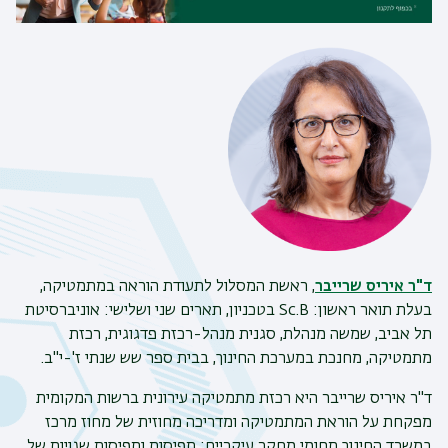
ד"ר איריס שרייבר
, ראשת המסלול לתעודת הוראה במתמטיקה,
בעלת תואר ראשון: Sc.B בטכניון, תארים שני ושלישי: אוניברסיטת
תל אביב, שמשה מנהלת, סגנית מנהל-רכזת פדגוגית, רכזת
מתמטיקה, מחנכת במערכת החינוך, בבית ספר שש שנתי ז'-י"ב.
ד"ר איריס שרייבר היא רכזת מתמטיקה עירונית ברשות המקומית
מפקחת על הוראת המתמטיקה ומדריכה מחוזית של מחוז מרכז
במשרד החינוך תחומי מחקר עיקריים: תפיסות ותפיסות שגויות של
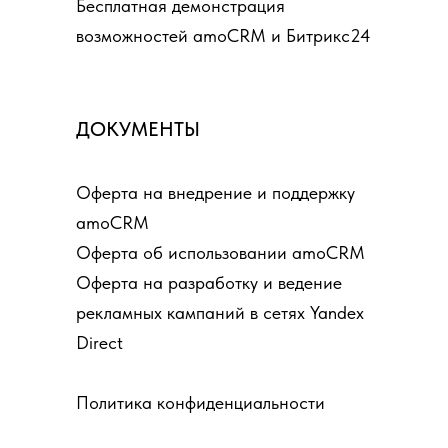
Бесплатная демонстрация
возможностей amoCRM и Битрикс24
ДОКУМЕНТЫ
Оферта на внедрение и поддержку
amoCRM
Оферта об использовании amoCRM
Оферта на разработку и ведение
рекламных кампаний в сетях Yandex
Direct
Политика конфиденциальности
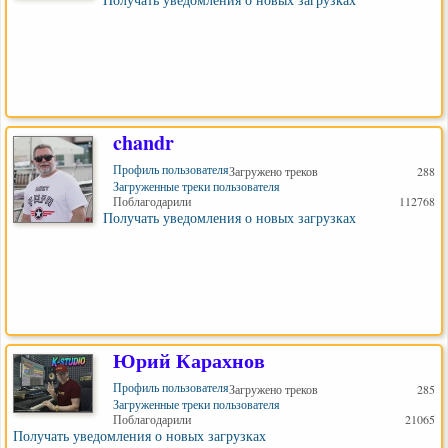
chandr
Профиль пользователя
Загружено треков
288
Загруженные треки пользователя
Поблагодарили
112768
Получать уведомления о новых загрузках
Юрий Карахнов
Профиль пользователя
Загружено треков
285
Загруженные треки пользователя
Поблагодарили
21065
Получать уведомления о новых загрузках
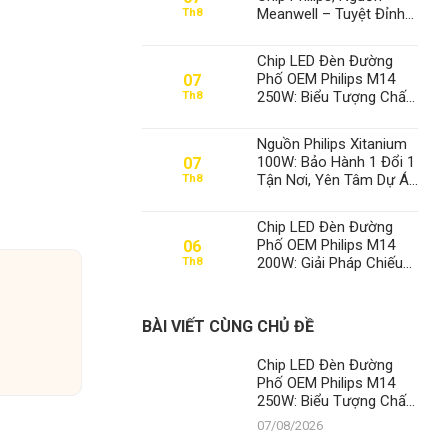
Meanwell – Tuyệt Đỉnh
Th8
Đèn Xưởng, Định Vị Số
1 Thành Đạt LED
Chip LED Đèn Đường
Phố OEM Philips M14
07
250W: Biểu Tượng Chất
Th8
Lượng, Khẳng Định Vị
Thế Số 1 Của Thành Đạt
Nguồn Philips Xitanium
LED
100W: Bảo Hành 1 Đổi 1
07
Tận Nơi, Yên Tâm Dự Án
Th8
– Thành Đạt LED Số 1
Việt Nam
Chip LED Đèn Đường
Phố OEM Philips M14
06
200W: Giải Pháp Chiếu
Th8
Sáng Đỉnh Cao, Khẳng
Định Vị Thế Số 1 Của
Thành Đạt LED
BÀI VIẾT CÙNG CHỦ ĐỀ
Chip LED Đèn Đường
Phố OEM Philips M14
250W: Biểu Tượng Chất
Lượng, Khẳng Định Vị
07/08/2026
Thế Số 1 Của Thành Đạt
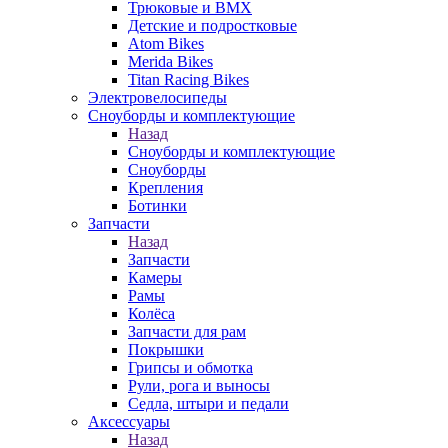
Трюковые и BMX
Детские и подростковые
Atom Bikes
Merida Bikes
Titan Racing Bikes
Электровелосипеды
Cноуборды и комплектующие
Назад
Cноуборды и комплектующие
Сноуборды
Крепления
Ботинки
Запчасти
Назад
Запчасти
Камеры
Рамы
Колёса
Запчасти для рам
Покрышки
Грипсы и обмотка
Рули, рога и выносы
Седла, штыри и педали
Аксессуары
Назад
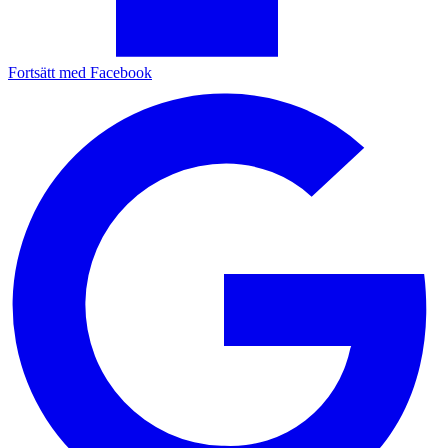
Fortsätt med Facebook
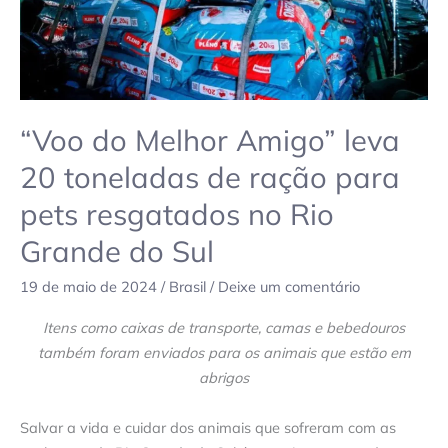
ração
para
pets
resgatados
no
Rio
“Voo do Melhor Amigo” leva
Grande
20 toneladas de ração para
do
pets resgatados no Rio
Sul
Grande do Sul
19 de maio de 2024
/
Brasil
/
Deixe um comentário
Itens como caixas de transporte, camas e bebedouros
também foram enviados para os animais que estão em
abrigos
Salvar a vida e cuidar dos animais que sofreram com as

▸ Description of the task
Because only the text is wanted, copy each record above precisely and omit its pictures.

▸ Solution to the exercise
ד"ר איריס שרייבר
, ראשת המסלול לתעודת הוראה במתמטיקה,
בעלת תואר ראשון: Sc.B בטכניון, תארים שני ושלישי: אוניברסיטת
תל אביב, שמשה מנהלת, סגנית מנהל-רכזת פדגוגית, רכזת
מתמטיקה, מחנכת במערכת החינוך, בבית ספר שש שנתי ז'-י"ב.
ד"ר איריס שרייבר היא רכזת מתמטיקה עירונית ברשות המקומית
מפקחת על הוראת המתמטיקה ומדריכה מחוזית של מחוז מרכז
במשרד החינוך תחומי מחקר עיקריים: תפיסות ותפיסות שגויות של
Бесплатная демонстрация
возможностей amoCRM и Битрикс24
ДОКУМЕНТЫ
Оферта на внедрение и поддержку
amoCRM
Оферта об использовании amoCRM
Оферта на разработку и ведение
рекламных кампаний в сетях Yandex
Direct
Политика конфиденциальности
chandr
Профиль пользователя
Загружено треков
288
Загруженные треки пользователя
Поблагодарили
112768
Получать уведомления о новых загрузках
Юрий Карахнов
Профиль пользователя
Загружено треков
285
Загруженные треки пользователя
Поблагодарили
21065
Получать уведомления о новых загрузках
Meanwell – Tuyệt Đỉnh
Th8
Đèn Xưởng, Định Vị Số
1 Thành Đạt LED
Chip LED Đèn Đường
Phố OEM Philips M14
07
250W: Biểu Tượng Chất
Th8
Lượng, Khẳng Định Vị
Thế Số 1 Của Thành Đạt
Nguồn Philips Xitanium
LED
100W: Bảo Hành 1 Đổi 1
07
Tận Nơi, Yên Tâm Dự Án
Th8
– Thành Đạt LED Số 1
Việt Nam
Chip LED Đèn Đường
Phố OEM Philips M14
06
200W: Giải Pháp Chiếu
Th8
Sáng Đỉnh Cao, Khẳng
Định Vị Thế Số 1 Của
Thành Đạt LED
BÀI VIẾT CÙNG CHỦ ĐỀ
Chip LED Đèn Đường
Phố OEM Philips M14
250W: Biểu Tượng Chất
Lượng, Khẳng Định Vị
07/08/2026
Thế Số 1 Của Thành Đạt
Трюковые и BMX
Детские и подростковые
Atom Bikes
Merida Bikes
Titan Racing Bikes
Электровелосипеды
Cноуборды и комплектующие
Назад
Cноуборды и комплектующие
Сноуборды
Крепления
Ботинки
Запчасти
Назад
Запчасти
Камеры
Рамы
Колёса
Запчасти для рам
Покрышки
Грипсы и обмотка
Рули, рога и выносы
Седла, штыри и педали
Аксессуары
Назад
Fortsätt med Facebook
ração
para
pets
resgatados
no
Rio
“Voo do Melhor Amigo” leva
Grande
20 toneladas de ração para
do
pets resgatados no Rio
Sul
Grande do Sul
19 de maio de 2024
/
Brasil
/
Deixe um comentário
Itens como caixas de transporte, camas e bebedouros
também foram enviados para os animais que estão em
abrigos
Salvar a vida e cuidar dos animais que sofreram com as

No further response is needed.